Japan's largest cosmetics company, Shiseido, recently hired two male beauty consultants for the first time to work in Tokyo department stores.

"We realized that many women wanted to hear men's opinions about cosmetics," said Shiseido spokesman Wataru Takekoshi. He added that sales had increased at stores where the two male beauty consultants worked.

One of them, 26-year-old Masaki Hirano, works at the Seibu Department store in downtown Tokyo. He said he is lucky to be handsome because many women seem to think male beauty consultants have a better eye for the job.

Seiji Katsurahata, an economist at Dai-Ichi Life Research Institute in Tokyo, said that it is not only because single women have the buying power.

More men in their 20s and 30s are willing to take the traditional women's jobs because of the high unemployment rate.

The jobless rate stood at 5.2 per cent in October, according to government figures.
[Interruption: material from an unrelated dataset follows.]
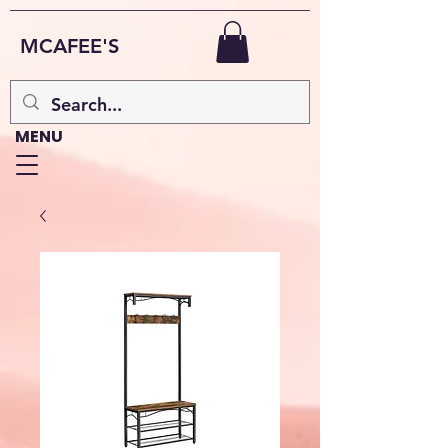
MCAFEE'S
MENU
But for men between 15 and 24 it was 10.6 per cent.

"Some men even undergo cosmetic surgery to increase their possibilities of finding a job," Katsurahata said.
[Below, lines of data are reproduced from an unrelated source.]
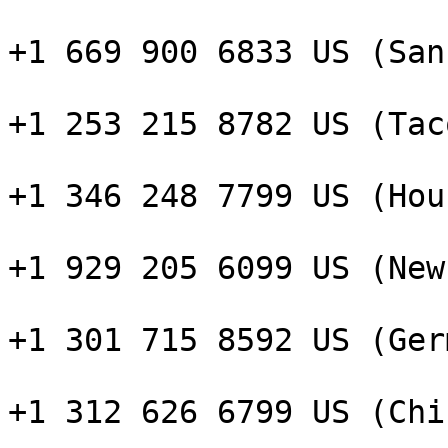
+1 669 900 6833 US (San
+1 253 215 8782 US (Taco
+1 346 248 7799 US (Hou
+1 929 205 6099 US (New
+1 301 715 8592 US (Ger
+1 312 626 6799 US (Chi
Japanese clinics specializing in cosmetic surgery have started having more young male patients.

Dr Kazuhiko Morikawa, deputy head of Ginza Cosmetic Surgery, said that fixing a nose to make it higher, making eyes bigger, and trimming the edges of the right and left face bones to make the face smaller, are the most popular requests from men.

"More men have become conscious about their looks," Dr Morikawa said.

Komuro Cosmetic Surgery even set up a special telephone line for men, where male telephone operators answer inquiries. It also has separate waiting rooms for male and female patients.

"There's nothing to lose when you have a good face," said Yuma Miyazaki, 20, who has had his eyes, nose and face fixed at Komuro Cosmetic Surgery.

"Having a good face improves opportunities at job interviews and parties, where first impressions are important." he says.